Class 5
CS372H
31 January 2012

On the board
------------

1. Last time
2. Page faults
    --uses
    --costs
3. Page replacement
4. Processes
5. Process control: the shell

---------------------------------------------------------------------------

1. Last time

    --reinforced virtual memory, TLB, page faults

    --today: finish page faults

2. Page faults

    Last time: we discussed the mechanics at a high-level (page fault
    handler runs)

    A. Uses
	Last time:
	--paging (virtual memory larger than RAM)
	--distributed shared memory
	--copy-on-write

   	Paging in day-to-day use:

	 --Demand paging 

	 --Growing the stack 

	 --BSS page allocation 

	 --Shared text 

	 --Shared libraries 

	 --Shared memory 
	 
	 --Copy-on-write (fork, mmap, etc.) 

    B. Page faults: costs

    --What does demand paging (i.e., paging from the disk) cost?

	--let's look at average memory access time (AMAT)

	--AMAT = (1-p)*memory access time + p * page fault time,
	where p is the prob. of a page fault.
	
	memory access time ~ 100ns 
	disk access time   ~ 10 ms = 10^7 ns

	--QUESTION: what does p need to be to ensure that paging hurts
	performance by less than 10%?

	1.1*t_M = (1-p)*t_M + p*t_D
	p = .1*t_M / (t_D - t_M) ~ 10^1 / 10^7 = 10^{-6} 

	so only one access out of 1,000,000 can be a page fault!!

	--basically, page faults are super-expensive (good thing the
	machine can do other things during a page fault)

    --Thrashing is even worse

	Memory overcommitted -- pages tossed out while still needed 
     
	Example:

	    --one program touches 50 pages (each equally likely); only 
	      have 40 physical page frames 
	    
	    --If have enough pages, 100ns/ref 
     
	    --If have too few pages, assume every 5th reference leads
	    to a  page fault 
     
	    --4refs x 100ns  and 1 page fault x 10ms for disk I/O 

	    --this gets us
		5 refs per (10ms + 400ns) = 2ms/ref = 20,000x slowdown!!! 
     

	--What we wanted: virtual memory the size of disk with access
	time the speed of physical memory 

	--What we have here: memory with access time roughly of disk
	(2 ms/mem_ref compare to 10 ms/disk_access)

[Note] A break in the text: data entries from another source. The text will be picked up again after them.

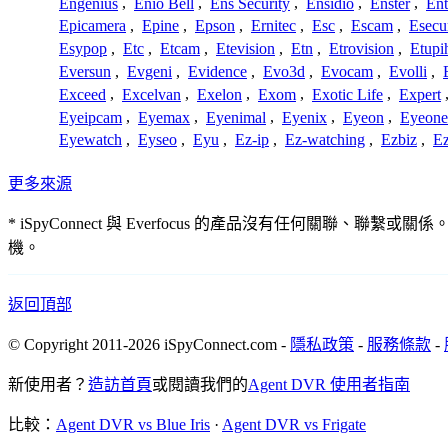
Engenius
,
Enio Bell
,
Ens Security
,
Ensidio
,
Enster
,
Ent
Epicamera
,
Epine
,
Epson
,
Ernitec
,
Esc
,
Escam
,
Esecu
Esypop
,
Etc
,
Etcam
,
Etevision
,
Etn
,
Etrovision
,
Etupi
Eversun
,
Evgeni
,
Evidence
,
Evo3d
,
Evocam
,
Evolli
,
Exceed
,
Excelvan
,
Exelon
,
Exom
,
Exotic Life
,
Expert
Eyeipcam
,
Eyemax
,
Eyenimal
,
Eyenix
,
Eyeon
,
Eyeone
Eyewatch
,
Eyseo
,
Eyu
,
Ez-ip
,
Ez-watching
,
Ezbiz
,
E
更多來源
* iSpyConnect 與 Everfocus 的產品沒有任何
機。
返回頂部
© Copyright 2011-2026 iSpyConnect.com -
隱私政策
-
服務條款
-
新使用者？
造訪首頁
或閱讀我們的
Agent DVR 使用者指南
比較：
Agent DVR vs Blue Iris
·
Agent DVR vs Frigate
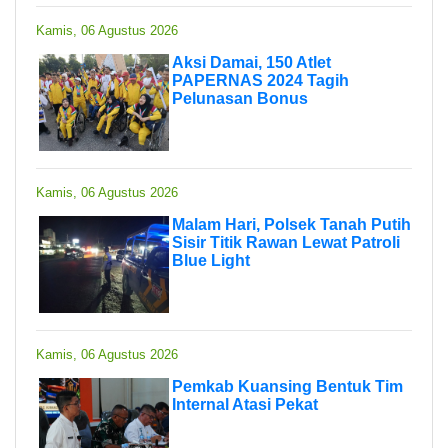
Kamis, 06 Agustus 2026
Aksi Damai, 150 Atlet
PAPERNAS 2024 Tagih
Pelunasan Bonus
Kamis, 06 Agustus 2026
Malam Hari, Polsek Tanah Putih
Sisir Titik Rawan Lewat Patroli
Blue Light
Kamis, 06 Agustus 2026
Pemkab Kuansing Bentuk Tim
Internal Atasi Pekat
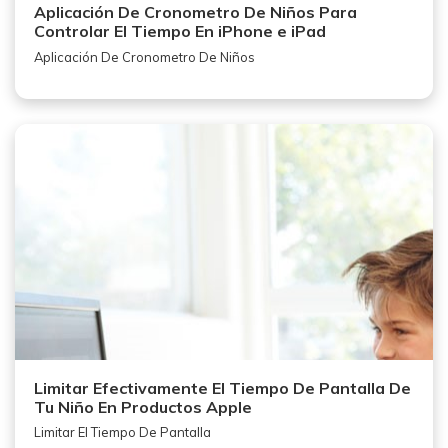
Aplicación De Cronometro De Niños Para
Controlar El Tiempo En iPhone e iPad
Aplicación De Cronometro De Niños
Limitar Efectivamente El Tiempo De Pantalla De
Tu Niño En Productos Apple
Limitar El Tiempo De Pantalla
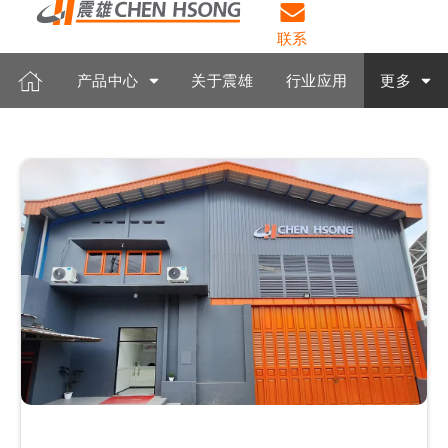
联系
产品中心
关于震雄
行业应用
更多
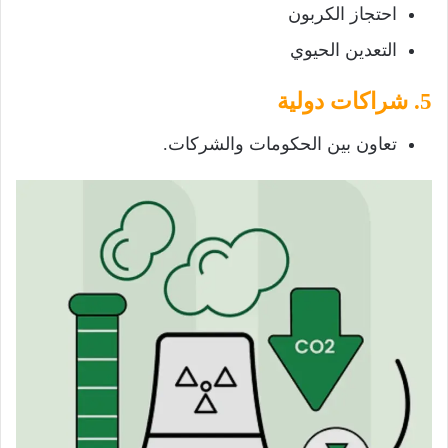
احتجاز الكربون
التعدين الحيوي
5. شراكات دولية
تعاون بين الحكومات والشركات.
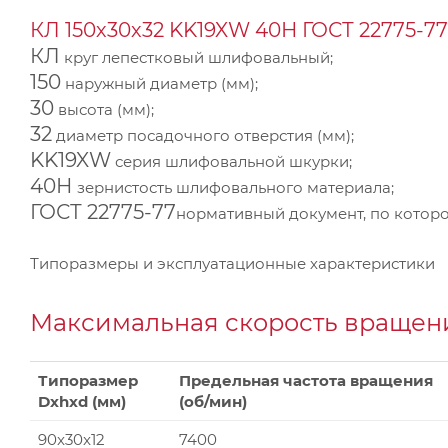
КЛ 150х30х32 KK19XW 40Н ГОСТ 22775-77
КЛ
круг лепестковый шлифовальный;
150
наружный диаметр (мм);
30
высота (мм);
32
диаметр посадочного отверстия (мм);
KK19XW
серия шлифовальной шкурки;
40Н
зернистость шлифовального материала;
ГОСТ 22775-77
нормативный документ, по которо
Типоразмеры и эксплуатационные характеристики
Максимальная скорость вращени
Типоразмер
Предельная частота вращения
Dxhxd (мм)
(об/мин)
90x30x12
7400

	Concept is much larger than OSes: need to pay attention to the
	slow case if it's really slow and common enough to matter.

3. Page replacement

    A. What's the high-level point?

	--when dealing with page-to-the-disk, memory is a cache of the
	disk.

	--We'll mostly ignore the problem of page replacement, except
	for the next ten minutes. (JOS doesn't page. If it runs out of
	physical memory, it returns an error.  Plus, memory is a lot
	cheaper than it used to be, so I'd wager that most of you don't
	run into physical memory limitations very often.)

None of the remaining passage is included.